The European supervisors in charge of the protection of personal data called on the European Union to amend its legislation to totally ban the use of artificial intelligence technologies such as facial recognition to identify people in public places.
They consider it to pose “an extremely high risk” to privacy.
Your opinion is only an opinion without legal value nor is it mandatory but the European Commission will hardly be able to turn a deaf ear.
The ‘European Data Protection Supervisor’ and the ‘European Data Protection Board’ signed a joint statement in which they explain that the use of facial recognition technology in public “would mean the end of anonymity in those public places.”
They added that “applications such as face recognition in director interfere with fundamental rights and freedoms to such an extent that they question the essence of those rights and freedoms ”.
According to European regulators, facial recognition in public places violates individual freedoms. Photo: REUTERS
Discrimination based on ethnicity, gender and sexual orientation
Your statement calls for a “blanket ban” to the use of artificial intelligence for “facial recognition, identification of fingerprints, DNA, voices or any other biometric or behavioral signal and in any context”.

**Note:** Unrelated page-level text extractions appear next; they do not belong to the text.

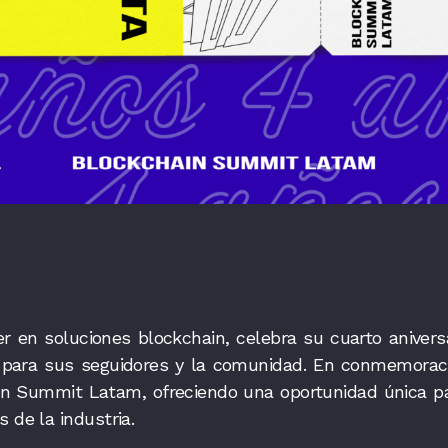
r en soluciones blockchain, celebra su cuarto anivers
a para sus seguidores y la comunidad. En conmemoraci
in Summit Latam, ofreciendo una oportunidad única p
 de la industria.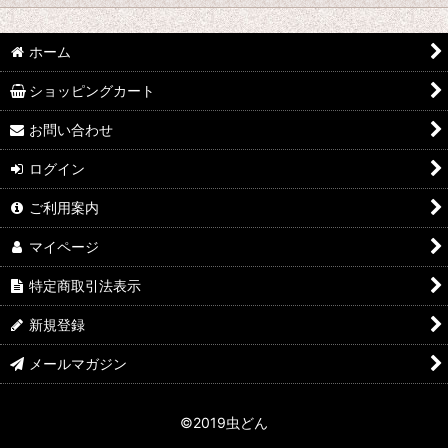
並び順
:
hy
ホーム
絞り込む
なみぞう
ショッピングカート
採集個体
お問い合わせ
ログイン
KBファーム
ご利用案内
フジコン
マイページ
植田 K
特定商取引法表示
FE
新規登録
田畑 Y
メールマガジン
中村 T
©2019虫どん
シーラーケース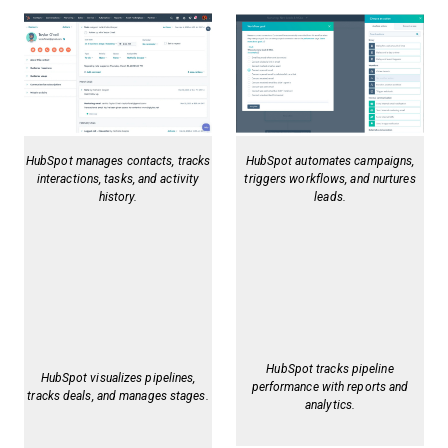
HubSpot manages contacts, tracks
HubSpot automates campaigns,
interactions, tasks, and activity
triggers workflows, and nurtures
history.
leads.
HubSpot tracks pipeline
HubSpot visualizes pipelines,
performance with reports and
tracks deals, and manages stages.
analytics.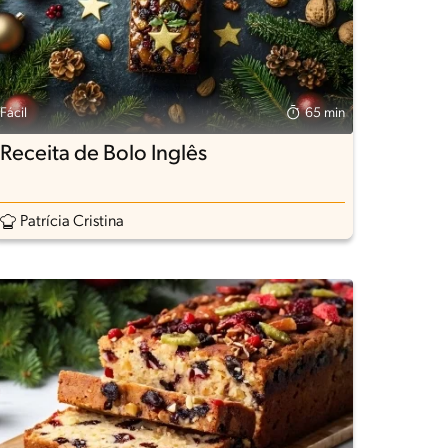
Fácil
65 min
Receita de Bolo Inglês
Patrícia Cristina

The prohibition they demand would also include that the authorities use artificial intelligence to “categorize individuals based on their ethnicity, gender, sexual oriental or politics.”
The “European Data Protection Supervisor” is the authority responsible for ensuring that the institutions of the European Union comply with the European regulations on Data Protection.
Message to governments
The ‘European Data Protection Board’ is the network of national data protection regulators. The document is officially intended for the European Commission but it will also be read by governments. The Commission published in April its proposal for a regulation to regulate artificial intelligence.
This proposal does not totally prohibit the use of these technologies to identify people in public places.
Thus, the proposal of the European Executive yes includes exceptions that would allow facial recognition to be used in some situations, like in the search for missing children, in terrorist threats or to locate people who are suspected of having committed a crime.
Facial recognition techniques are already used in some places and generate controversy. Photo: The New York Times
The two data protection organizations also ensure in their statement that “displaying remote biometric identification in spaces accessible to the public means the end of anonymity in those spaces.”
And he remarks that “a general ban on the use of facial recognition in public areas is the starting point if we want to preserve our freedoms and create a legal framework for artificial intelligence that is based on respect for the human being.”
The European Commission has already reacted to the request for a general ban on the use of these technologies in public.
He said that he “takes note” of the opinion of data protection supervisors but that his proposal “offers sufficient protection and limits the use of these systems to the minimum strictly necessary.”
The Commission’s proposal is pending. Right now representatives of the European Parliament and governments are negotiating its scope. Brussels understands that it needs this legislation – more or less strict – to allow the development of these technologies and not be left behind in the race led by China and the United States.